10. **Track deferred work at the moment of deferral.** If an issue, finding,
or plan splits work into phases ("Phase 2", "follow-up", "later"), the
deferred part gets its own issue in `docs/ISSUES.md` before the delivered
part is marked complete — a checked box reads as fully resolved and
buries anything still pending inside it. Likewise, promote requirements
that exist only in rationale prose ("mark stale, refresh on demand") to
explicit spec bullets or issues: completion is verified against bullets,
so prose-only requirements ship by accident or not at all. (Added after
audit finding 19's Phase 2 went untracked for weeks; see #82-#86.)
## Validation before every commit
```sh
cargo fmt -- --check
cargo check --locked
cargo clippy --locked --all-targets --all-features -- -D warnings
cargo test --locked
```
Caution: never add tests that touch real user state (Trash, `~/Library`,
Finder automation) — see issue #44. Destructive operations must be behind
injectable runners in tests.
## Attribution policy
Codex, Claude, Claude Code, and other coding agents are tools, not project
contributors. GitHub-visible project history must attribute code, docs,
release notes, tags, and other published artifacts to the human maintainer,
not to an agent.
- Before any commit, tag, push, or release action, verify `git config user.name`
and `git config user.email` are Milo's human Git identity, and verify no
`GIT_AUTHOR_*` or `GIT_COMMITTER_*` environment variable names an agent.
- Do not add `Co-authored-by`, `Generated with`, `Signed-off-by`, release-note
credit, changelog credit, docs credit, or metadata that names Codex, Claude,
Claude Code, OpenAI, Anthropic, or another agent/vendor as an author,
co-author, contributor, generator, releaser, or implementer.
- If a local tool tries to add agent attribution automatically, remove that
attribution before committing. If it cannot be disabled, stop and ask Milo
before creating commits, tags, or releases.
- Before pushing a release tag, inspect the commits included since the previous
release tag. If any commit author, committer, trailer, or generated release
note would make Codex, Claude, or another agent appear as a contributor,
stop before publishing and ask Milo how to proceed.
- Do not rewrite or edit existing commits, tags, GitHub releases, or published
crates to remove prior attribution unless Milo explicitly requests that
history-changing work.
## Release process
Releases go directly on `main` (no feature branch): commit → tag → publish.
This is the default end state of any requested fix or change (workflow
rule 9). Publishing is automated: pushing a `vx.y.z` tag triggers the GitHub
Release workflow, which validates the tag, publishes to crates.io, and
creates the GitHub release. **Never run `cargo publish` manually.**
1. `git pull --rebase` first — parallel sessions release too. Pick the next
unused patch version (check `Cargo.toml` and `git tag` after pulling).
2. Run the full validation set plus `cargo package --locked`.
3. Move the `[Unreleased]` changelog content into a new
`## [x.y.z] - YYYY-MM-DD` section (leave `[Unreleased]` present and empty).
4. Bump `version` in `Cargo.toml`, refresh `Cargo.lock`.

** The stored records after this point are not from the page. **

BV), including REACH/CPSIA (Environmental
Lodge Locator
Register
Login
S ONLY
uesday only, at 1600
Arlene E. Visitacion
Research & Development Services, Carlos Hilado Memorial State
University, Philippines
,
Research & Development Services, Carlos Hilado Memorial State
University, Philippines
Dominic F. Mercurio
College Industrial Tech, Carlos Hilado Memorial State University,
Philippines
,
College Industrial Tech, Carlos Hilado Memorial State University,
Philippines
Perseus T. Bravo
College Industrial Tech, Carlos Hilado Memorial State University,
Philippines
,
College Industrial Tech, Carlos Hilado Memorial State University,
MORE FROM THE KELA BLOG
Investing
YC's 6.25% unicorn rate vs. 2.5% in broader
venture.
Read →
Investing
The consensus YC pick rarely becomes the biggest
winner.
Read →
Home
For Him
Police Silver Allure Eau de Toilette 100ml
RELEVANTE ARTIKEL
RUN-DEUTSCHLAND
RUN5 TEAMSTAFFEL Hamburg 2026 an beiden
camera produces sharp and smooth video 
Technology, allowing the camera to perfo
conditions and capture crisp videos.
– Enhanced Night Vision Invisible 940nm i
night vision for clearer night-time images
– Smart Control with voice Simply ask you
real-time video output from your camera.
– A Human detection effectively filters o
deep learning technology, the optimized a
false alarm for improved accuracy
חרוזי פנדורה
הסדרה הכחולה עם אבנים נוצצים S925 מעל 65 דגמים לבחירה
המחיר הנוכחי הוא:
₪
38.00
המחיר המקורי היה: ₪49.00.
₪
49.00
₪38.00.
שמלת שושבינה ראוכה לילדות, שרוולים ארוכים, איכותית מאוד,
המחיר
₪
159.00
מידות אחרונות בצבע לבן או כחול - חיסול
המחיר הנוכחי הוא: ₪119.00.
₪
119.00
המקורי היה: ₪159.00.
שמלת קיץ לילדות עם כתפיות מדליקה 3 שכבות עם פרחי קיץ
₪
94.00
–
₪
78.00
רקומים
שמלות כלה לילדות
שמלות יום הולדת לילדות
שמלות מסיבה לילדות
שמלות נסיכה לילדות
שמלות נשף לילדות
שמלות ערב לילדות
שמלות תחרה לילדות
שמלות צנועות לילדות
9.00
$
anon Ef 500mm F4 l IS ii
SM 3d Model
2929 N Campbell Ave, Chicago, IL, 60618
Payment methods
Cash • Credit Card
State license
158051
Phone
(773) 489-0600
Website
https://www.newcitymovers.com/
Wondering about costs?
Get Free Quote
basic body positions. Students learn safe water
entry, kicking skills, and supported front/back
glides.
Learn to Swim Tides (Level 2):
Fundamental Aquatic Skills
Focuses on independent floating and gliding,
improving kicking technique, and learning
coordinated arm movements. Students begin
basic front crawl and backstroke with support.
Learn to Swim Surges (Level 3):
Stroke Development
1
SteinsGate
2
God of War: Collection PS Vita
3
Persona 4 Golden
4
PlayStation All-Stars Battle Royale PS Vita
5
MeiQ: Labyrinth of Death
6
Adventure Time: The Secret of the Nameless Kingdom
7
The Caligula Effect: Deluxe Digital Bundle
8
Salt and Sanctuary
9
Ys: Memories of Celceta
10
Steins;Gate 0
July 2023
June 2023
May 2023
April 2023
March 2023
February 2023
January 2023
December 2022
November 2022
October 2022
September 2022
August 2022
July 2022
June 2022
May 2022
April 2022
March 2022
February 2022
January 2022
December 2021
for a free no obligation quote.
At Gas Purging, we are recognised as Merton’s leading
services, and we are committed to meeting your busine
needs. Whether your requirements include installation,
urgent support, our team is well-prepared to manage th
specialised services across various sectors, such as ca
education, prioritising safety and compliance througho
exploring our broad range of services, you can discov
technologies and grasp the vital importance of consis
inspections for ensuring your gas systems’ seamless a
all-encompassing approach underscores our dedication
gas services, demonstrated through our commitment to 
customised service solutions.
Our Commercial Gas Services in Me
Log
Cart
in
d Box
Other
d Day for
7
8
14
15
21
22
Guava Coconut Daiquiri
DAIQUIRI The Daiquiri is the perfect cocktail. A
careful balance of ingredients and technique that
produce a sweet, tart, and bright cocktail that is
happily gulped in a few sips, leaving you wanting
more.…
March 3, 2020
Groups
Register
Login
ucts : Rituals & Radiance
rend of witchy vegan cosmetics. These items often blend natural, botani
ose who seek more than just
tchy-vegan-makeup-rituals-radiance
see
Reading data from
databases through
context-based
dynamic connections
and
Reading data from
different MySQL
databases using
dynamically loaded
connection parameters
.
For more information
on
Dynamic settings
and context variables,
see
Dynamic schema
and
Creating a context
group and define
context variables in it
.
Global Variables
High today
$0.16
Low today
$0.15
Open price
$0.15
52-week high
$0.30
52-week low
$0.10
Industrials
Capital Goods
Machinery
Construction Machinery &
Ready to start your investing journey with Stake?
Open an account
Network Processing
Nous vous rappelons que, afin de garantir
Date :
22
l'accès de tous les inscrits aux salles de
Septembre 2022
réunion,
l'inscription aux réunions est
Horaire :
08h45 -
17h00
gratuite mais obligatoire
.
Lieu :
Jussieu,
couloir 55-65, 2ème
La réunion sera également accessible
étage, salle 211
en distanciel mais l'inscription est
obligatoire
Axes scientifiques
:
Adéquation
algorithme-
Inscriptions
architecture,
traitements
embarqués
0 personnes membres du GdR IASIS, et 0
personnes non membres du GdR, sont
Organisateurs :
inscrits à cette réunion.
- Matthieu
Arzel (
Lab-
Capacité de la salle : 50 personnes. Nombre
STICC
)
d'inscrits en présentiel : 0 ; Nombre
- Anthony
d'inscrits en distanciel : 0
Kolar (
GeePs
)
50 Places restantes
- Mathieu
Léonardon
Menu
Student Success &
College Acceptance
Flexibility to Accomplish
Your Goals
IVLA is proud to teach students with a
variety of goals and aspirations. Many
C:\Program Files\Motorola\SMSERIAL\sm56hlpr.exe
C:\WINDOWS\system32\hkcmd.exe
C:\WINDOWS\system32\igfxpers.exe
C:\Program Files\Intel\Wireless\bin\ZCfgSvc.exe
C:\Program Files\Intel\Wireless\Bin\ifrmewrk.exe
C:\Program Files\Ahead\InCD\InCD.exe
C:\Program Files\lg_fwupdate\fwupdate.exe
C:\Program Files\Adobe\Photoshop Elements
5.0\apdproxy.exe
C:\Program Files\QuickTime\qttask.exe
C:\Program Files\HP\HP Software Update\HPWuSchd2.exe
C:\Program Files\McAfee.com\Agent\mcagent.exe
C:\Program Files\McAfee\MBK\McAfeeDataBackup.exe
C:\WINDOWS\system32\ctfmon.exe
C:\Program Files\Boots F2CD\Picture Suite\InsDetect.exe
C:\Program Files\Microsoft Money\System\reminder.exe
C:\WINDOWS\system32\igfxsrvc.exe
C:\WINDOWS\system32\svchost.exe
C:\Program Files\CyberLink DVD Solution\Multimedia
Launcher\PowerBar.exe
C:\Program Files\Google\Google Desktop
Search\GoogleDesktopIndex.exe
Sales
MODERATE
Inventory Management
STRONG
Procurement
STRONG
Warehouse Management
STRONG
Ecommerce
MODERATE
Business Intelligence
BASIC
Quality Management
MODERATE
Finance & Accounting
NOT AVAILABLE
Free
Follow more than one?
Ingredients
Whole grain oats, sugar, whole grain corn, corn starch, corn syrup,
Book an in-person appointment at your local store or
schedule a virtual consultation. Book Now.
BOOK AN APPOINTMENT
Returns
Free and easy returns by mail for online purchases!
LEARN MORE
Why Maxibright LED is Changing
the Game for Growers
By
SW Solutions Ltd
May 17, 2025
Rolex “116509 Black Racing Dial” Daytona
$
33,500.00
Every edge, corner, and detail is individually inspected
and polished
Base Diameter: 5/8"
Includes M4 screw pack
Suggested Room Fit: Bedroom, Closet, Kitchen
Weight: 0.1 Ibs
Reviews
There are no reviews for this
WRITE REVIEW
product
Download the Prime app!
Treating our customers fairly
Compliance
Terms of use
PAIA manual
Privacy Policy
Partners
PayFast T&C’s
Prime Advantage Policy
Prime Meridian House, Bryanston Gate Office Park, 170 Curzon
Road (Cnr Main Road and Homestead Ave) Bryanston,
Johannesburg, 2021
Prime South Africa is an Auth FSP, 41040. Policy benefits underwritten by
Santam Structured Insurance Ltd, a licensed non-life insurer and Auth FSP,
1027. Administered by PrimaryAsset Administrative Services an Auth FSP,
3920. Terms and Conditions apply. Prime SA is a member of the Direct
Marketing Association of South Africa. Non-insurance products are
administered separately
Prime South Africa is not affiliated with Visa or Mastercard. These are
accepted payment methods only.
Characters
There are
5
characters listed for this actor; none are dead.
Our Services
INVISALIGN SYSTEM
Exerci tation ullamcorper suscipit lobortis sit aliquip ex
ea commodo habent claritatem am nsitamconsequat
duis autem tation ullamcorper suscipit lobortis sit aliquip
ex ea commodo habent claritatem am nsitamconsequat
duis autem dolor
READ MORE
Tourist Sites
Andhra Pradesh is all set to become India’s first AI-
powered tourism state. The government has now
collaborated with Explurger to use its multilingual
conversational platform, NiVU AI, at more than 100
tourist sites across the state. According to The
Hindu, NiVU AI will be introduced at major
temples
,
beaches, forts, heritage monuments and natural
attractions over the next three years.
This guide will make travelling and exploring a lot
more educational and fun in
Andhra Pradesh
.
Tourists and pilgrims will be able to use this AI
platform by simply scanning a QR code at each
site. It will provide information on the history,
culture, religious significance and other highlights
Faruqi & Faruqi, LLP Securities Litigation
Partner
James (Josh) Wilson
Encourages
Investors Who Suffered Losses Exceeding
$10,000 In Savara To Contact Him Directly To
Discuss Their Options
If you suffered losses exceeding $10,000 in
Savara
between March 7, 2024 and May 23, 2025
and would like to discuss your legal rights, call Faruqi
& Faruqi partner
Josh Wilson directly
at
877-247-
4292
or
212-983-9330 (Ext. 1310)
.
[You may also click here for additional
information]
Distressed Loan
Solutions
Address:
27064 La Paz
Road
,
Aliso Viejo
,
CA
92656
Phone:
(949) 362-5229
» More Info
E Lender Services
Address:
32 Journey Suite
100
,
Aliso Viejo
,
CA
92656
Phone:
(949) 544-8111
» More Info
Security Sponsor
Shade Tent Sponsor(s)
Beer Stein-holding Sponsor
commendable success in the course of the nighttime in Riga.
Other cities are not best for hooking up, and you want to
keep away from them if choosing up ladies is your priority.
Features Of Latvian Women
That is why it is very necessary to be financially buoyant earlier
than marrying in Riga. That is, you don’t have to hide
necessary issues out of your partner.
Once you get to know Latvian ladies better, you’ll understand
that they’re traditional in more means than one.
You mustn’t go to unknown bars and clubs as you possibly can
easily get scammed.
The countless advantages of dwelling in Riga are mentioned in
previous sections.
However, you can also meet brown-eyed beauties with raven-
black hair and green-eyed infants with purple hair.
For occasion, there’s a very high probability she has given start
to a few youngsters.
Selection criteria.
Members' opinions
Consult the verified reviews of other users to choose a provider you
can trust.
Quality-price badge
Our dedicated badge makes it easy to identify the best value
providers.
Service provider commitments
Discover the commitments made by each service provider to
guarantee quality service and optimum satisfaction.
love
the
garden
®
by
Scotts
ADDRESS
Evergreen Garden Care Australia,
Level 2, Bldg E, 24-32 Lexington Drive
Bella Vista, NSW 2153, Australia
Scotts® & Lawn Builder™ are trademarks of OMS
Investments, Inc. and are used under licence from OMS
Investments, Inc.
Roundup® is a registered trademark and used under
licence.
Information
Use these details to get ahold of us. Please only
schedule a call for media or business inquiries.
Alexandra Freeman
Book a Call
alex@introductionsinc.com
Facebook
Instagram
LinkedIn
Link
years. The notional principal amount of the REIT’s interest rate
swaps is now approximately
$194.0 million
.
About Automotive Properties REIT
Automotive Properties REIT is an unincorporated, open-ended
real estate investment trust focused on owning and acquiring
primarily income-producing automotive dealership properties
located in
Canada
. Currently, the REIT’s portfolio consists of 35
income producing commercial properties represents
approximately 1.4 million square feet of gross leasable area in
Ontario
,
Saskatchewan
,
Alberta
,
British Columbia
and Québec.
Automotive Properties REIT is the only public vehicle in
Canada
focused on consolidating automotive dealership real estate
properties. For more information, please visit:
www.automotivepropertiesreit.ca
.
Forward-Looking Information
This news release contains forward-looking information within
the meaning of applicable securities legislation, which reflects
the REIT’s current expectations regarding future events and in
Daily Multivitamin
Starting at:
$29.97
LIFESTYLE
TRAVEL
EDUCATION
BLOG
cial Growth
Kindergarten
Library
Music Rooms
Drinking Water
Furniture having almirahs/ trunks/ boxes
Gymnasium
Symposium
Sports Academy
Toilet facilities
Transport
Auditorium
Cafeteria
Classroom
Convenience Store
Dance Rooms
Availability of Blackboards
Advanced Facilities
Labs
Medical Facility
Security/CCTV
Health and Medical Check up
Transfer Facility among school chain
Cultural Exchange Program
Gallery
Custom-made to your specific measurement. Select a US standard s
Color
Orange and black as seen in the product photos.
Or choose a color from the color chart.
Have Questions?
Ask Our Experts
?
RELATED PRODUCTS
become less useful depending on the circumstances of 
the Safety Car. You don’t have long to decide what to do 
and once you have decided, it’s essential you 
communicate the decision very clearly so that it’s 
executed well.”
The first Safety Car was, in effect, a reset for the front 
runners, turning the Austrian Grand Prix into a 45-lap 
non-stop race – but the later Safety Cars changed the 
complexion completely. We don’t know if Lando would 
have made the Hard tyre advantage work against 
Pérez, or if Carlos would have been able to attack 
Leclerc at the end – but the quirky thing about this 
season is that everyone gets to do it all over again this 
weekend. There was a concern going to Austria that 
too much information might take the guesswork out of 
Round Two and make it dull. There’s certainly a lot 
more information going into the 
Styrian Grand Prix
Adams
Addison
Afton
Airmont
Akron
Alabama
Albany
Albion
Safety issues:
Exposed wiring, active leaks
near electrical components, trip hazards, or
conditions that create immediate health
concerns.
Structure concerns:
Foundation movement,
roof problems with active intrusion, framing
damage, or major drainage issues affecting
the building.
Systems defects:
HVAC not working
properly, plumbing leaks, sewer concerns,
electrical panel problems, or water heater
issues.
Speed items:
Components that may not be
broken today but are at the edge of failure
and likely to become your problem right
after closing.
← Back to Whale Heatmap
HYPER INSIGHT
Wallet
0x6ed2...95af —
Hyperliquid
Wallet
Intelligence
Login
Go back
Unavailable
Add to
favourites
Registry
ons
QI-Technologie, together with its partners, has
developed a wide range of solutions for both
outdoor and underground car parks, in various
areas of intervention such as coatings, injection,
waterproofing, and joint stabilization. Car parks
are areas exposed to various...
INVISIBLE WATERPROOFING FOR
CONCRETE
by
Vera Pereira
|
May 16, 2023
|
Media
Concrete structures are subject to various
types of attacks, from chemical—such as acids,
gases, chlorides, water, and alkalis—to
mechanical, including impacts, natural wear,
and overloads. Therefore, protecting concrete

5. Commit (imperative mood, short title), push to `main`, then create and
push the matching tag `vx.y.z`.
6. If the push or tag is rejected because another session released in the
meantime, rebase, re-bump to the next free version, and retry — never
force-push or delete tags.
7. Confirm the Release workflow succeeded (`gh run list --workflow Release
--limit 1` or the Actions tab) before reporting the task complete; if it
failed, fix and re-release rather than leaving a half-published version.
## Conventions
- Commits: imperative mood, short titles. Reference issue IDs where relevant.
- No emojis in code, docs, or commits.
- Prefer editing existing files over creating new ones; no new doc files
unless this protocol changes.
- Comments only where the logic is not self-evident; match surrounding style.